__Your assignment__: Copy out each line below that has the word "Kejutan" in it.

__Data entries__:
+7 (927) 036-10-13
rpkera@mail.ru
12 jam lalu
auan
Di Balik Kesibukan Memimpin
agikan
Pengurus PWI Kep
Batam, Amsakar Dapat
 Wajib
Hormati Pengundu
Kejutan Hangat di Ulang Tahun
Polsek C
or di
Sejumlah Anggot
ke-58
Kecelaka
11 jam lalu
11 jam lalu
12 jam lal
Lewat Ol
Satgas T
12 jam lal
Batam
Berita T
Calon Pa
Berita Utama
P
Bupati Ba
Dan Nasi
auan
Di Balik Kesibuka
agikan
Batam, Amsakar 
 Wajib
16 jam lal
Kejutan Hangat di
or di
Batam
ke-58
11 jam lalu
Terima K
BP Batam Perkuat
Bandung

---

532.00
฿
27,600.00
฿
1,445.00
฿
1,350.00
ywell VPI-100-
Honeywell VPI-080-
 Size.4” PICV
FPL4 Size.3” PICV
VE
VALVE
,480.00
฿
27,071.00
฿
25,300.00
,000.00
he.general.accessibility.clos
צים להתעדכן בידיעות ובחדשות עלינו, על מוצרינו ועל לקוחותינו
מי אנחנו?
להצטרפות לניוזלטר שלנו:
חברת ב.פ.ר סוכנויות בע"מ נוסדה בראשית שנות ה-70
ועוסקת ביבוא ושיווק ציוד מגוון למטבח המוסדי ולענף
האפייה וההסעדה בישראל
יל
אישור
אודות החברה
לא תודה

__Answer below__:
Kejutan Hangat di Ulang Tahun
Kejutan Hangat di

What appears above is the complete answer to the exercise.